Rachel Cho and Lena Kogan, Lena Kogan, and Rachel Cho

In order to promote environmentally friendly water-drinking habits among students, the Treehuggers Environmental Club held a “Tap Water Challenge” last month.

“The goal of the Tap Water Challenge was to show people that tap water is just as good as bottled water,” said freshman Tessa Peierls, a member of the Treehuggers club. “You don’t need to waste plastic to get water.”

As part of the event, Treehuggers Club members conducted a blind taste test by giving out samples of Poland Spring, Dasani, Aquafina, and filtered tap water from the hydration station.

“At first it was kind of a ‘what if?’ situation,” said senior Alison Peraza, president of Treehuggers Club. “What if people think that tap water actually tastes bad?”

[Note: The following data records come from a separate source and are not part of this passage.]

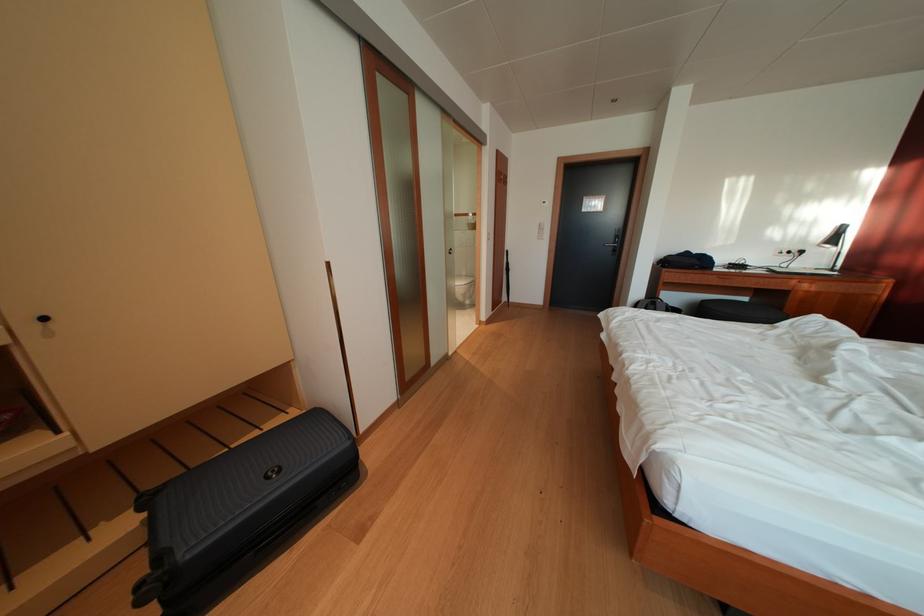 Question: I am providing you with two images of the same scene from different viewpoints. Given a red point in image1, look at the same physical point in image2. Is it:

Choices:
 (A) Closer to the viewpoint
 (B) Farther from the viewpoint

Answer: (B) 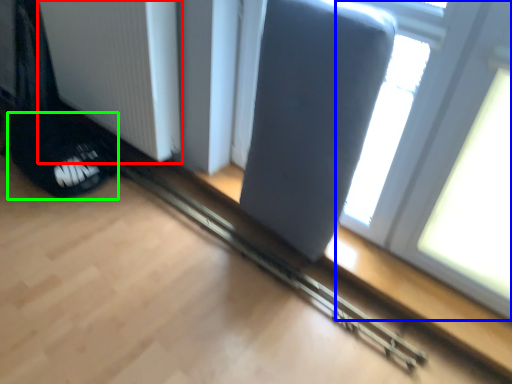 Question: Which object is the farthest from radiator (highlighted by a red box)? Choose among these: window (highlighted by a blue box) or footwear (highlighted by a green box).

Choices:
 (A) window
 (B) footwear

Answer: (A) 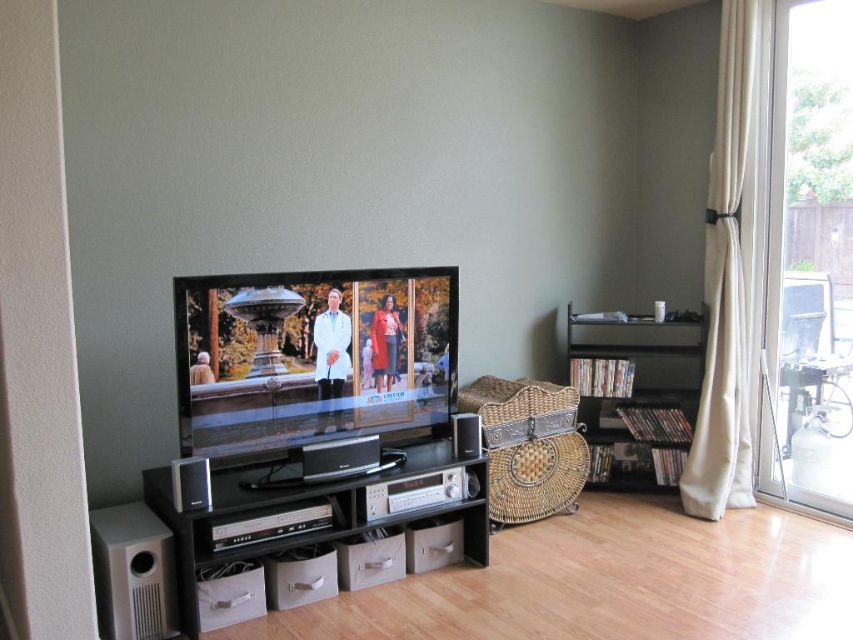 Question: Is flat screen tv at center to the right of black matte bookshelf at right from the viewer's perspective?

Choices:
 (A) yes
 (B) no

Answer: (B)

Question: Does flat screen tv at center have a larger size compared to black matte entertainment center at lower center?

Choices:
 (A) yes
 (B) no

Answer: (B)

Question: Which point is farther from the camera taking this photo?

Choices:
 (A) (705, 449)
 (B) (250, 330)
 (C) (572, 342)

Answer: (C)

Question: Which point appears closest to the camera in this image?

Choices:
 (A) (778, 394)
 (B) (474, 513)
 (C) (653, 355)

Answer: (B)

Question: Which object is farther from the camera taking this photo?

Choices:
 (A) black matte entertainment center at lower center
 (B) white fabric curtain at right
 (C) transparent glass door at right

Answer: (B)

Question: Does black matte entertainment center at lower center appear over white fabric curtain at right?

Choices:
 (A) no
 (B) yes

Answer: (A) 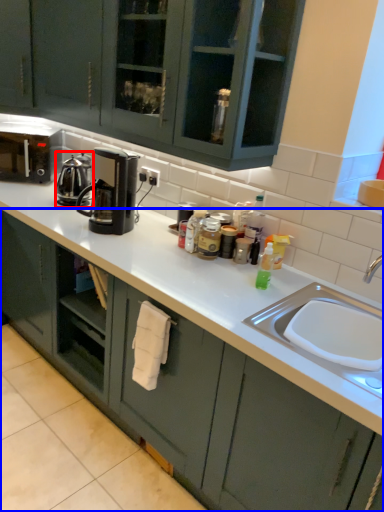 Question: Which of the following is the closest to the observer, kitchen appliance (highlighted by a red box) or cabinetry (highlighted by a blue box)?

Choices:
 (A) kitchen appliance
 (B) cabinetry

Answer: (B) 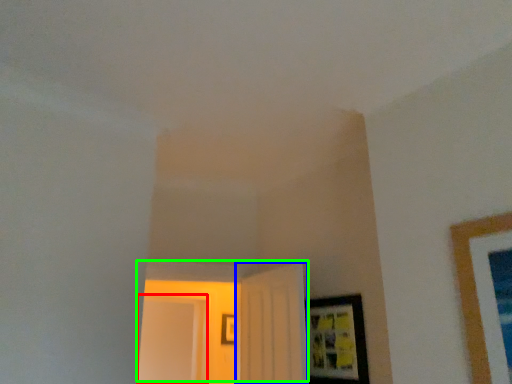 Question: Based on their relative distances, which object is nearer to glass door (highlighted by a red box)? Choose from door (highlighted by a blue box) and door (highlighted by a green box).

Choices:
 (A) door
 (B) door

Answer: (B) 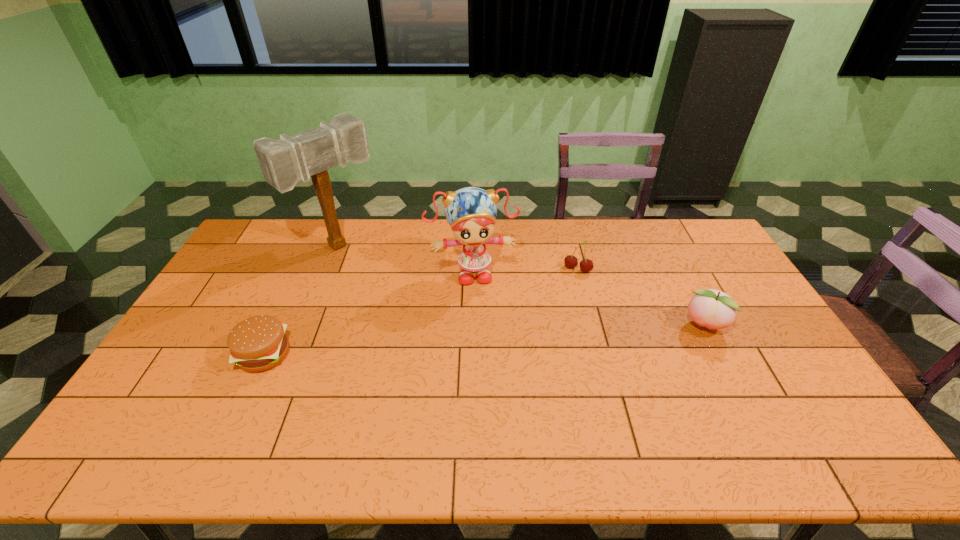 Where is `free space located on the surface of the second object from right to left`? This screenshot has width=960, height=540. free space located on the surface of the second object from right to left is located at coordinates pyautogui.click(x=567, y=286).

Identify the location of free space located on the face of the second tallest object. Image resolution: width=960 pixels, height=540 pixels. [x=480, y=308].

I want to click on free space located on the face of the second tallest object, so pos(491,384).

What are the coordinates of `blank space located 0.320m on the face of the second tallest object` in the screenshot? It's located at (488, 366).

Where is `free space located at the head of the tallest object`? The width and height of the screenshot is (960, 540). free space located at the head of the tallest object is located at coordinates (421, 310).

This screenshot has height=540, width=960. I want to click on vacant space located at the head of the tallest object, so click(x=396, y=291).

Where is `vacant space located 0.340m at the head of the tallest object`? The width and height of the screenshot is (960, 540). vacant space located 0.340m at the head of the tallest object is located at coordinates (423, 312).

The width and height of the screenshot is (960, 540). I want to click on doll that is at the far edge, so click(471, 212).

Locate an element on the screen. mallet that is at the far edge is located at coordinates (283, 162).

At what (x,y) coordinates should I click in order to perform the action: click on object located in the right edge section of the desktop. Please return your answer as a coordinate pair (x, y). The width and height of the screenshot is (960, 540). Looking at the image, I should click on (713, 309). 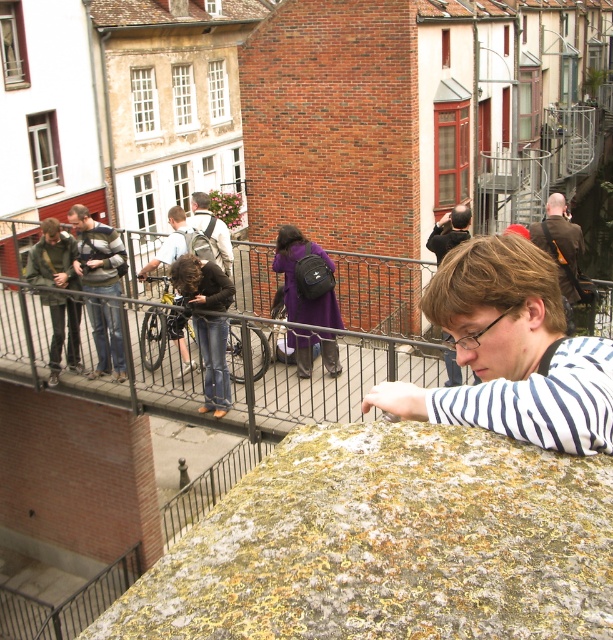 You are standing on the elevated vantage point overlooking the pedestrian bridge. You notice the mossy stone at center and the purple matte coat at center. From your perspective, which object is positioned to the left?

The purple matte coat at center is positioned to the left of the mossy stone at center.

You are a photographer trying to capture a candid shot of the purple matte coat at center and denim jeans at center. Since you want to focus on the clothing items, which one should you zoom in on more to ensure it takes up more space in your photo?

The purple matte coat at center is wider than denim jeans at center, so you should zoom in more on the purple matte coat at center to ensure it takes up more space in the photo.

You are a photographer trying to capture a shot of both the purple matte coat at center and the dark brown leather jacket at upper right. Based on their positions, which one is closer to the left side of your frame?

The purple matte coat at center is positioned to the left of the dark brown leather jacket at upper right, so it is closer to the left side of the frame.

Participants were then asked to identify the tap water and the best-tasting water.

“It’s interesting to see how bottled water measures up to tap water,” said Peierls. “Usually, it was far worse.”

At the conclusion of the Tap Water Challenge members of the Treehuggers Club announced the results of their event which indicated a tie for best-tasting between tap water and Dasani. This contradicted a previous poll that asked students which water they thought tasted best.

“People are under the impression that bottled water tastes better,” said Ms. Julie Barbieri, the Treehuggers Club advisor. “In reality, Dasani and Aquafina are simply municipal water, just like the one that comes out of your filter or faucet.

Although Poland Spring water is the only one of the tested water bottle companies that takes its water from a natural spring, it was voted as one of the worst tasting waters in the blind water test. Dasani, which tied for best taste with tap water, does not come from a natural spring and actually contains various additives to improve the taste.

Peraza developed this idea to support the annual theme of water and a protest against fracking, the common term for hydraulic fracturing, a process which is used to derive natural gas and oil from underground. Water is combined with other compounds to form a substance called facture or fissure, and is then forced under high pressure into the ground. The pressure then forces the gas to be released into wells for harvesting.

Fracking is responsible for a boon of cheap, low-carbon emission domestic energy, used for over a million wells, but it may have other environmental consequences for surrounding air and water.

“I want to make a difference,” said Peierls. “Small changes can really help the world.”

The Treehuggers’ Tap Water Challenge was a success in proving that filtered tap water is just as good as bottled water.

“It’s cool that it gets people involved,” said Peraza. “For most events, you actually have to be a member of Treehuggers to participate, but this applies to more people.”